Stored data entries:
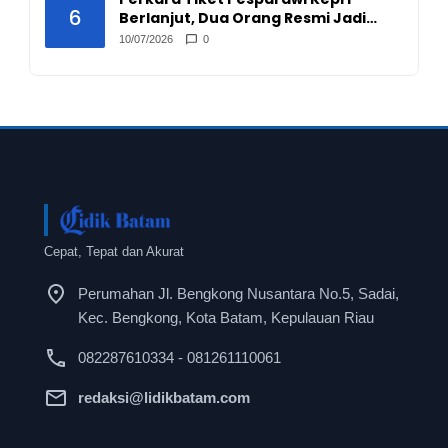
6
Berlanjut, Dua Orang Resmi Jadi
Tersangka
10/07/2026
0
Cepat, Tepat dan Akurat
Perumahan Jl. Bengkong Nusantara No.5, Sadai,
Kec. Bengkong, Kota Batam, Kepulauan Riau
082287610334 - 081261110061
redaksi@lidikbatam.com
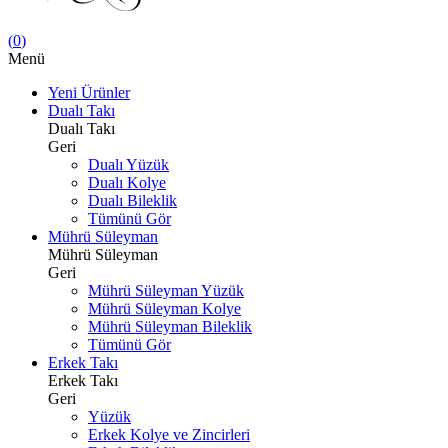
(
0
)
Menü
Yeni Ürünler
Dualı Takı
Dualı Takı
Geri
Dualı Yüzük
Dualı Kolye
Dualı Bileklik
Tümünü Gör
Mührü Süleyman
Mührü Süleyman
Geri
Mührü Süleyman Yüzük
Mührü Süleyman Kolye
Mührü Süleyman Bileklik
Tümünü Gör
Erkek Takı
Erkek Takı
Geri
Yüzük
Erkek Kolye ve Zincirleri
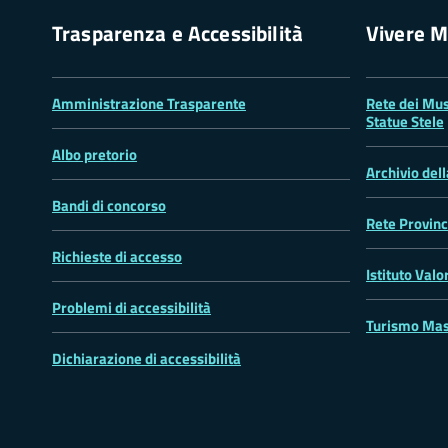
Trasparenza e Accessibilità
Vivere M
Amministrazione Trasparente
Rete dei Mus
Statue Stele
Albo pretorio
Archivio del
Bandi di concorso
Rete Provinc
Richieste di accesso
Istituto Valo
Problemi di accessibilità
Turismo Mas
Dichiarazione di accessibilità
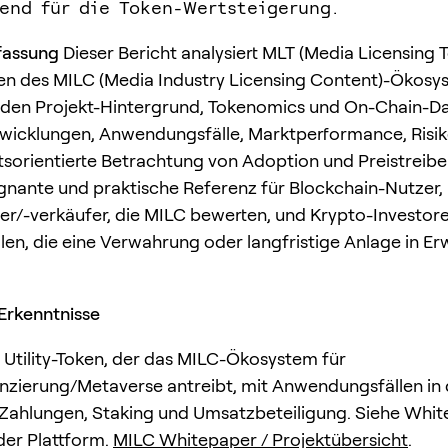
end für die Token-Wertsteigerung.
assung
Dieser Bericht analysiert MLT (Media Licensing 
en des MILC (Media Industry Licensing Content)-Ökosy
 den Projekt-Hintergrund, Tokenomics und On-Chain-Da
twicklungen, Anwendungsfälle, Marktperformance, Risi
tsorientierte Betrachtung von Adoption und Preistreibern
ägnante und praktische Referenz für Blockchain-Nutzer,
r/-verkäufer, die MILC bewerten, und Krypto-Investor
llen, die eine Verwahrung oder langfristige Anlage in 
Erkenntnisse
r Utility-Token, der das MILC-Ökosystem für
nzierung/Metaverse antreibt, mit Anwendungsfällen in
Zahlungen, Staking und Umsatzbeteiligung. Siehe Whi
der Plattform.
MILC Whitepaper / Projektübersicht
.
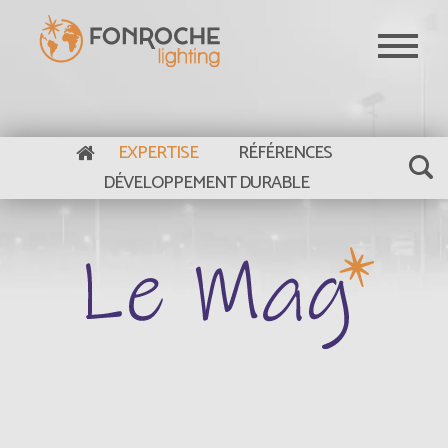
Aller au contenu principal
EXPERTISE
RÉFÉRENCES
DÉVELOPPEMENT DURABLE
Le Mag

* **What the exercise asks**
The data above must be copied exactly. Leave out the pictures.

* **The completed task**
6
Berlanjut, Dua Orang Resmi Jadi
Tersangka
10/07/2026
0
Cepat, Tepat dan Akurat
Perumahan Jl. Bengkong Nusantara No.5, Sadai,
Kec. Bengkong, Kota Batam, Kepulauan Riau
082287610334 - 081261110061
redaksi@lidikbatam.com
(
0
)
Menü
Yeni Ürünler
Dualı Takı
Dualı Takı
Geri
Dualı Yüzük
Dualı Kolye
Dualı Bileklik
Tümünü Gör
Mührü Süleyman
Mührü Süleyman
Geri
Mührü Süleyman Yüzük
Mührü Süleyman Kolye
Mührü Süleyman Bileklik
Tümünü Gör
Erkek Takı
Erkek Takı
Geri
Yüzük
Erkek Kolye ve Zincirleri
Trasparenza e Accessibilità
Vivere M
Amministrazione Trasparente
Rete dei Mus
Statue Stele
Albo pretorio
Archivio del
Bandi di concorso
Rete Provinc
Richieste di accesso
Istituto Valo
Problemi di accessibilità
Turismo Mas
Dichiarazione di accessibilità
end für die Token-Wertsteigerung.
assung
Dieser Bericht analysiert MLT (Media Licensing 
en des MILC (Media Industry Licensing Content)-Ökosy
 den Projekt-Hintergrund, Tokenomics und On-Chain-Da
twicklungen, Anwendungsfälle, Marktperformance, Risi
tsorientierte Betrachtung von Adoption und Preistreibern
ägnante und praktische Referenz für Blockchain-Nutzer,
r/-verkäufer, die MILC bewerten, und Krypto-Investor
llen, die eine Verwahrung oder langfristige Anlage in 
Erkenntnisse
r Utility-Token, der das MILC-Ökosystem für
nzierung/Metaverse antreibt, mit Anwendungsfällen in
Zahlungen, Staking und Umsatzbeteiligung. Siehe Whi
der Plattform.
MILC Whitepaper / Projektübersicht
.
Aller au contenu principal
EXPERTISE
RÉFÉRENCES
DÉVELOPPEMENT DURABLE
Le Mag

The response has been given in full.